Şiirlerde ayrıca yer olan önemli bir motifte modern kent yaşamının baskısına karşın doğanın ve geleneğin verdiği tepkidir. “Bir Kavak Ağacına Övgü” ve “Doğa Dur Durak Bilmiyor!” şiirleri doğanın kent yaşamına karşı isyanını ele alır. İki şiirde de kavak ağacının kent içinde varolma mücadelesini görürüz. Kavak ağacı şehrin pisliğine karşı yine de varlığını korur:
Aferin sana kavak ağacı
Bunca kalabalık her yanın
Bunca gürültü patırtı
Bunca pislik, atık, toz… (13).
Bina yapmak için kocaman bir temel kazılır fakat bir problemden ötürü bina dikilmez. Bir öbek kavak ağacı temel atılan yerde yetişir. Çocuk bunu şu sözlerle anlatır:
Doğa dur durak bilmiyor
O canım iki gözüm doğa! (27).
Doğanın kendini yenilemesi, modern kent yaşamına karşın en ufak bir aksaklıkta verdiği tepki çocuğu böylece umutlandırır.
Adil İzci şiirlerinde modern yaşamın içinde ondan kaçmanın veya onu daha yaşanabilir biçimde dönüştürmenin yollarını arar ve yukarıdaki örneklerde gördüğümüz üzere bunu birçok şiirinde başarır. Bununla birlikte, diğer şiirlere rağmen bu motiften ayrılan “Boozaaci” şiiri tamamen geleneği ve eskiyi temsil eder:
Bozacı yine bizim buralarda
Benim hayallerim onun evinde
Bir sobanın ılıttığı sofrasında
Radyoda türkü üstüne türkü
Bozacının keyfi gıcırında (34)
İzci’nin diğer şiirleri çocuk anlatıcının bakışına göre yazılmıştır. Ellili yılların İstanbul’u, eski evler gibi konular şiirlerde Dede ve Öğretmen üzerinden verilir. Böylece çocuğun bakış açısı ile yetişkinlerin bakış açıları arasında farklılıklar görülür. “Boozaaci” şiirinde ise çocuk anlatıcının bakış açısını aşan ifadeler kullanılır.

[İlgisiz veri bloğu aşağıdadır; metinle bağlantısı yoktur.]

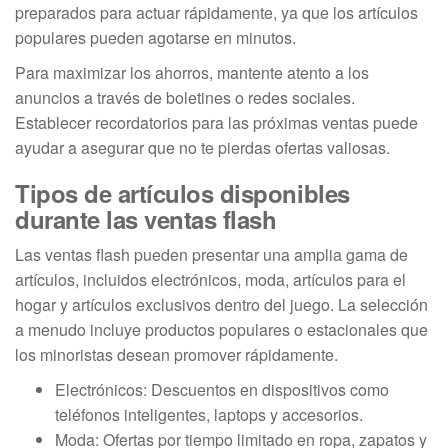
preparados para actuar rápidamente, ya que los artículos
populares pueden agotarse en minutos.
Para maximizar los ahorros, mantente atento a los
anuncios a través de boletines o redes sociales.
Establecer recordatorios para las próximas ventas puede
ayudar a asegurar que no te pierdas ofertas valiosas.
Tipos de artículos disponibles
durante las ventas flash
Las ventas flash pueden presentar una amplia gama de
artículos, incluidos electrónicos, moda, artículos para el
hogar y artículos exclusivos dentro del juego. La selección
a menudo incluye productos populares o estacionales que
los minoristas desean promover rápidamente.
Electrónicos: Descuentos en dispositivos como
teléfonos inteligentes, laptops y accesorios.
Moda: Ofertas por tiempo limitado en ropa, zapatos y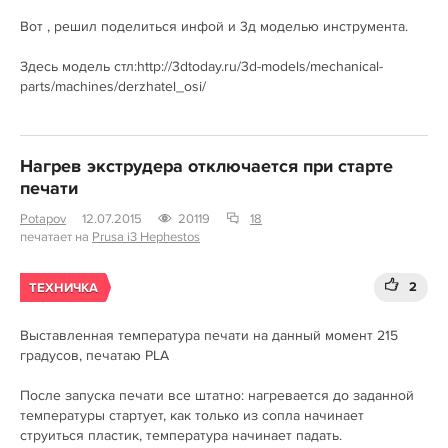
Вот , решил поделиться инфой и 3д моделью инструмента.
Здесь модель стл:http://3dtoday.ru/3d-models/mechanical-
parts/machines/derzhatel_osi/
Нагрев экструдера отключается при старте
печати
Potapov
12.07.2015
20119
18
печатает на
Prusa i3 Hephestos
2
ТЕХНИЧКА
Выставленная температура печати на данный момент 215
градусов, печатаю PLA
После запуска печати все штатно: нагревается до заданной
температуры стартует, как только из сопла начинает
струиться пластик, температура начинает падать.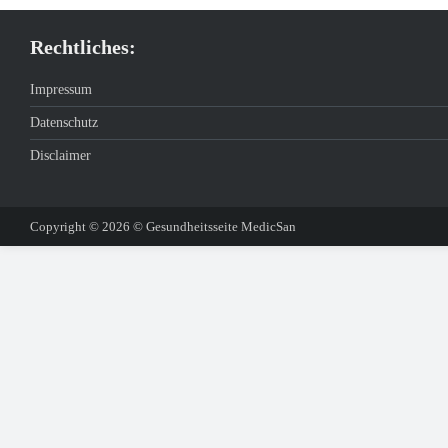
Rechtliches:
Impressum
Datenschutz
Disclaimer
Copyright © 2026
© Gesundheitsseite MedicSan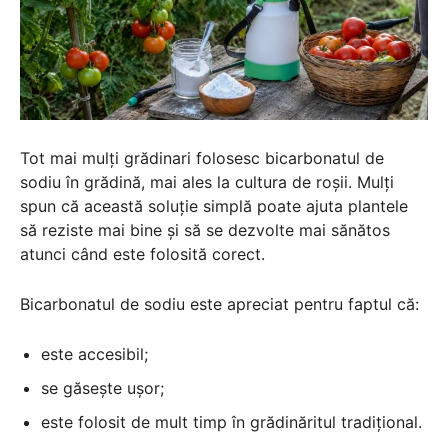
Tot mai mulți grădinari folosesc bicarbonatul de
sodiu în grădină, mai ales la cultura de roșii. Mulți
spun că această soluție simplă poate ajuta plantele
să reziste mai bine și să se dezvolte mai sănătos
atunci când este folosită corect.
Bicarbonatul de sodiu este apreciat pentru faptul că:
este accesibil;
se găsește ușor;
este folosit de mult timp în grădinăritul tradițional.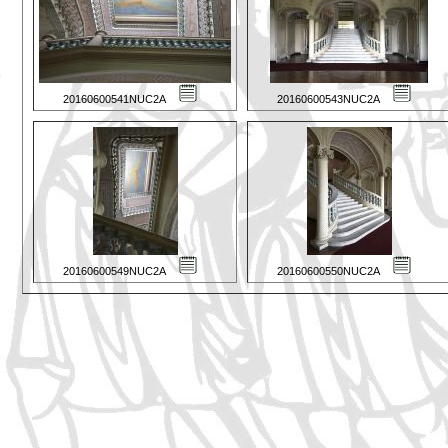
20160600541NUC2A
20160600543NUC2A
20160600549NUC2A
20160600550NUC2A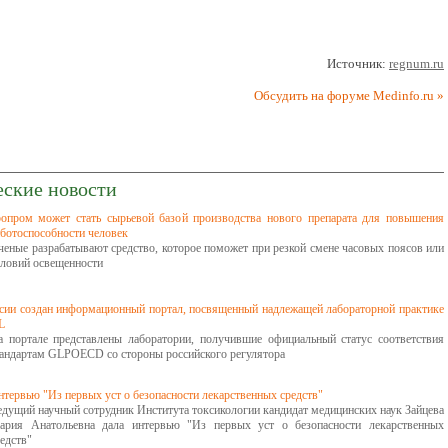
Источник:
regnum.ru
Обсудить на форуме Medinfo.ru »
еские новости
опром может стать сырьевой базой производства нового препарата для повышения
аботоспособности человек
ченые разрабатывают средство, которое поможет при резкой смене часовых поясов или
словий освещенности
сии создан информационный портал, посвященный надлежащей лабораторной практике
L
а портале представлены лаборатории, получившие официальный статус соответствия
тандартам GLPOECD со стороны российского регулятора
тервью "Из первых уст о безопасности лекарственных средств"
едущий научный сотрудник Института токсикологии кандидат медицинских наук Зайцева
ария Анатольевна дала интервью "Из первых уст о безопасности лекарственных
едств"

Sobalı ev, radyoda çalan türküler ve bozacı sıradan bir çocuğun hayalleri arasında yer alabilecek şeyler değildir. İzci, burada diğer şiirlerinde kurduğu bütünlüklü yapıdan uzaklaşır. Bu şiirde İzci, diğer şiirlerinde olduğu gibi kent karşısında doğaya kaçış motifi yerine didaktik bir biçimde gelenek övgüsü yapar. Geleneğin ve eskinin tamamen olumlanması sonucu romantikleştirilen bir “bozacı” yaşamı ortaya konur. Diğer şiirlerde de geçmişe özlem ve geleneğin olumlanması durumu mevcuttur fakat bu durum eski ile yeni karşılaştırması ile ortaya konmuştur. Eski evler ve ellili yılların İstanbul’u geçmişte kalmıştır. “Boozaaci” şiirinde ise olay günümüzde geçmektedir. Bununla birlikte resmedilen tablo günümüze uzaktır.
Sonuç olarak, İzci’nin Bahar İkindisi adlı şiir kitabı genel olarak çocuğun hayvanlar, bitkiler ve doğayla modern kent yaşamı içinde kurduğu ilişkiyi ele alır. Buna göre çocuk boğucu kent yaşamı içinde kumru besleyerek, kavak ağaçlarını seyrederek, zeytinyağı üreterek doğayla bütünleşir ve kentin olumsuz havasından uzaklaşır.
Kaynakça
İzci, Adil. Bahar İkindisi. İstanbul: Kırmızı Kedi Yayınevi, 2015.